Из солидного кожаного меню на Катю глянули солидные цены, а в строке шампанских вин они были просто астрономическими. Востоковед, оказавшийся подпольным миллионером, продолжал ее удивлять.
– Давайте лучше вина, – согласилась она, решив не слишком разорять своего спутника – из богатого ассортимента блюд Катя выбрала более или менее бюджетные салат и какую-то горячую закуску.
В зале тихо, ненавязчиво играла музыка. Посетителей было немного. «Оно и понятно, при таких-то ценах, да среди недели…»
– На днях посмотрел фильм, о котором вы упоминали, – с воодушевлением заговорил Кир, выглянув из-за раскидистого букета, размещенного в центре стола, – вас послушал. С величайшим удовольствием! Должен признаться… ваш голос – это что-то необычайное, я его даже не сразу узнал, так он подходит этой американской актрисе, кажется, что она сама говорит.

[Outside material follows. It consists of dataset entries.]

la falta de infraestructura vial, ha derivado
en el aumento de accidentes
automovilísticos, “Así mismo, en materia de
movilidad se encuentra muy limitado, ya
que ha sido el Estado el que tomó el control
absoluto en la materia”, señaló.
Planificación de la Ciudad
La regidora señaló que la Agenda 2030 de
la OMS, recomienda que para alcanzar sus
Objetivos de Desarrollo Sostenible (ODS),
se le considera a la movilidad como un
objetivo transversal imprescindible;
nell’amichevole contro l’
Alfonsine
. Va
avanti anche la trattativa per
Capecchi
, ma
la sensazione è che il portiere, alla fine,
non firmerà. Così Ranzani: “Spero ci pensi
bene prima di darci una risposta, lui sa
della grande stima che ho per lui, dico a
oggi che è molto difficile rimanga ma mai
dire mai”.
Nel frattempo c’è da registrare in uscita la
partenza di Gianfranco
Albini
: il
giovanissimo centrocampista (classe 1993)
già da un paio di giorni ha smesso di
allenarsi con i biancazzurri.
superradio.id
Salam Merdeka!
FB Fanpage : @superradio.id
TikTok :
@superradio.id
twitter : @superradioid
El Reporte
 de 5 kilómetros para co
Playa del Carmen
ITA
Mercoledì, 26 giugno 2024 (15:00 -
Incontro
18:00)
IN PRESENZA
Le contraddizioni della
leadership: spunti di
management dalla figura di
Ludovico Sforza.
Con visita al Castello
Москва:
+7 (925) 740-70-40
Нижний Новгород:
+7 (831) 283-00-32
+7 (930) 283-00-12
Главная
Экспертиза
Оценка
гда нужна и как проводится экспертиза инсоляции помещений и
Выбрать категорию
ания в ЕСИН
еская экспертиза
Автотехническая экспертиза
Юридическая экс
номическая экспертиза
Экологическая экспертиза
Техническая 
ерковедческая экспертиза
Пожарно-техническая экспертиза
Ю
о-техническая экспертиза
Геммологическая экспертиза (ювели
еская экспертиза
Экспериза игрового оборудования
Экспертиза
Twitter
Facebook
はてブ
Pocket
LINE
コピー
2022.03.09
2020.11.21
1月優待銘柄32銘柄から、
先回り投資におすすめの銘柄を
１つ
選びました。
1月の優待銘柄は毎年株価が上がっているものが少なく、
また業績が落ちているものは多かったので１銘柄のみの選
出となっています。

– О, для нас это лучшая похвала!
– Для вас? – переспросил Кир. Тень от букета легла на его лицо, на лбу появилась ученическая челка, а на левой щеке одинокий бакенбард. Подавив смешок, Катя передвинула вазу на край стола:
– Для меня, для нас… в смысле для тех, кто работает за кадром.
– Скажите, Катя, а долго ли вам приходится репетировать перед записью? – восхищенно глядя на собеседницу, спросил Мельгунов.
– Нет, я совсем не репетирую, – усмехнувшись, ответила Катя. – И никто не репетирует. Обычно в тон-студии просто проглядываешь текст, ну и слушаешь, конечно, интонацию актера на экране, пусть даже на иностранном языке.
– Невероятно! – с чувством воскликнул востоковед.
– Дело привычки. Я ведь очень давно работаю за кадром, – объяснила она.
– Но, позвольте, вы там рыдаете, кричите, зовете на помощь, бьетесь в конвульсиях?
– Ну и что? Я же – актриса.
– Какая у вас редкая профессия!
– А мне кажется, что у вас. Предлагаю за это выпить! – предложила Катя.
– И за ваш голос, он просто удивительный по красоте!
Официант как раз принес вино и разлил по бокалам.
Катя сделала глоток, и хотя она была небольшой поклонницей вина, это ей понравилось.
В кармане Кира зазвонил телефон.
– Это буквально минута, не могу не ответить, – извиняясь, быстро объяснил ей он и тотчас заговорил в трубку на каком-то неведомом, но удивительно красивом языке. Катя сидела и прислушивалась. Речь Мельгунова звучала словно какой-то древний экзотический напев, воскрешая образы далеких городов, яркое бирюзовое небо, солнце, пальмовые рощи, а вдали неспешно бредущий караван…
Разговор длился недолго. Потом Кир достал из сумки ежедневник и записал какие-то цифры. Только сейчас Катя заметила, что он левша.
– Как ловко у вас получается, – сказала она. – Не знаю, почему, но мне всегда казалось, что левша испытывает массу трудностей, когда пишет. Ведь он своей же рукой стирает то, что написал. А у вас, Кир, чернила никогда не смазывались?
Мельгунов усмехнулся:
– Если только в школе. Но вообще-то вы правы, писать по-русски или по-английски леворуким менее удобно. Другое дело на фарси или арабском – там письмо справа налево, кстати, книги листать тоже удобней, когда последняя страница первая.
Официант принес закуски. Блюда выглядели торжественно и аппетитно.
– Так вы говорили сейчас по-арабски?
– Нет, на фарси.
– Красивый язык, вы так это произносили… словно декламировали.